The horminelle sage is a large, decorative labiate, which carries at its tip a splendid bouquet of blue or rose bracts and, below, whorls of apparently small flowers. Having observed that the honey-seeking insects went customarily to the flowers and not to the terminal bunch, Plateau (1898) concluded that the lively coloration did not serve as a guide to the honey-collectors. However, certain of them went first to the conspicuous blooms, and those were surely apprentices. The insects should have been followed from the instant they began to frequent the sage. With similar inflorescences isolated in the field, we reach quite different results. Ferton saw Andrena vetula visiting the feather hyacinth (Muscari à toupet) whose sword-like inflorescence is composed of little fertile flowers of a pale violet and terminates in a group of sterile flowers whose violet hue is magnificent. The bee collects from the fertile flowers, which alone contain nectar; but how does it comport itself in the presence of plants from which all of these flowers have been taken away? "When Andrena vetula came to one of these mutilated inflorescences," says Ferton, "it flew toward the plume, but when it was some centimeters away it descended to the place where the fertile flowers belonged and, not finding them, it went to another plant." The same biologist has seen other Andrenas visit the white mucons patches (frog spittle) produced by a little cicadel-lid. From this the fair conclusion is that in a richly beflowered space the bees are "better guided by sight than by perfumes which are being given out at the same time by all the plants. ' '
The experiments of Josephine Wery (1904) are no less demonstrative. They were carried on in a bare field where, five-hundred centimeters from a bee-hive, were placed bouquets or food to which the bees came, not by chance, for no other flower could distract them, but by the sole attraction of the colors or of the perfume. I repeat here some of the results obtained by this observer:
(1) Natural flowers, uncovered (balsam, coreopsis, etc.), 32 visitors.
The same, hidden by leaves, 7 visitors.
(2) Flowers with slight odor but highly colored (dahlia, etc.), 35 visitors.
Very odoriferous flowers but slightly colored (Reseda), 6 visitors.
(3) Whole flowers and, at six yards, honey in a beaker :
Whole, free flowers, 32 visitors ; honey, none. Whole flowers under glass, 12 visitors ; honey, none.
(4) At intervals of six yards exposed natural flowers, the same hidden under leaves, honey, and artificial flowers :
Natural, exposed flowers, 25 visitors. Hidden flowers, 7 visitors. Honey, 1 visitor.
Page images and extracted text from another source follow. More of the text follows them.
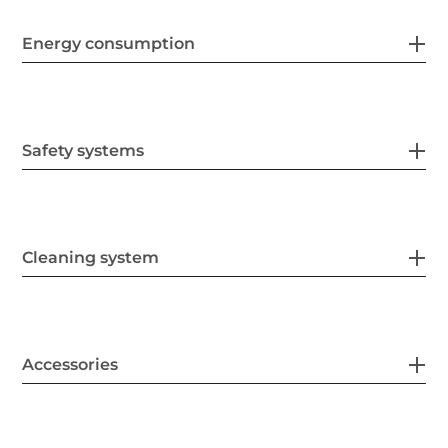
Energy consumption
Safety systems
Cleaning system
Accessories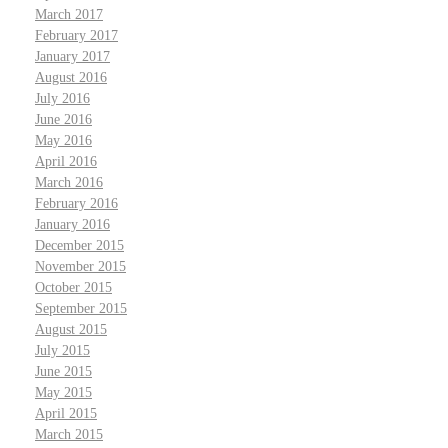
March 2017
February 2017
January 2017
August 2016
July 2016
June 2016
May 2016
April 2016
March 2016
February 2016
January 2016
December 2015
November 2015
October 2015
September 2015
August 2015
July 2015
June 2015
May 2015
April 2015
March 2015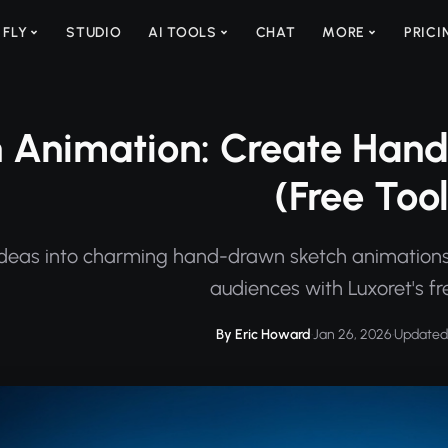
 FLY
STUDIO
AI TOOLS
CHAT
MORE
PRICI
 Animation: Create Hand
(Free Tool
ideas into charming hand-drawn sketch animations.
audiences with Luxoret's fre
By Eric Howard
·
Jan 26, 2026
·
Updated 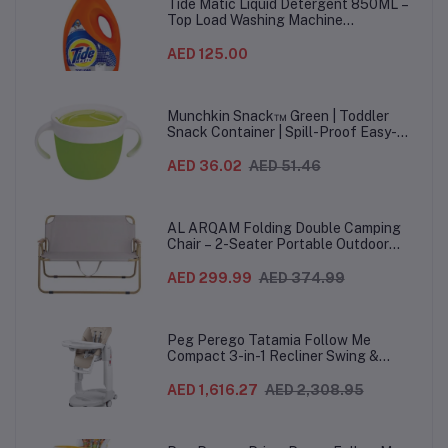
Ha
Tide Matic Liquid Detergent 850ML –
Top Load Washing Machine
(12PCS/CTN)
AED 125.00
Munchkin Snack™ Green | Toddler
Snack Container | Spill-Proof Easy-
Grip Snack Cup for 12 Months+
AED 36.02
AED 51.46
AL ARQAM Folding Double Camping
Chair – 2-Seater Portable Outdoor
Sofa with Wooden Armrests & Heavy-
Duty Steel Frame for Camping, Beach,
AED 299.99
AED 374.99
Picnic & Garden – Beige
Peg Perego Tatamia Follow Me
Compact 3-in-1 Recliner Swing &
Highchair, Adjustable to 9 different
heights, Quick Clean & Easy Push
AED 1,616.27
AED 2,308.95
Wheels For Babies & Toddlers, Made in
Italy – Beige, 0-3 Years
Artificial flowers, 20 visitors.
Carried on with' innumerable extraordinary precautions, these-experiments led, as we see, always to the same result.
Plateau (1876) has denied the vexillary role of artificial flowers. In a garden filled with different flowers, where Arabis alpina was "nearly the only one visited by insects," he introduced very vivid artificial flowers* and found that they received no visits. The contrary would have been surprising, since apparently the insects neglected all the natural flowers with the exception of the Arabis, and from this experiment together with several other similar ones Plateau could not but conclude that artificial flowers do not attract insects.
The same author describes also an observation by Vallete, who saw a day sphinx {Macroglossa stellatarum) try its beak upon flowers painted on tapestry. Although J. Wery, in her memoir, reports several similar facts mentioned by different biologists, and although Perez confirms this observation with another very similar one, the subject surely needs more careful study.
But, if we except this special case, it is quite correct to say that anthophilous insects are guided to flowers by the coloration which the latter present, and that, all things being equal, they visit those which stand out by their colors against the green foliage of the plants.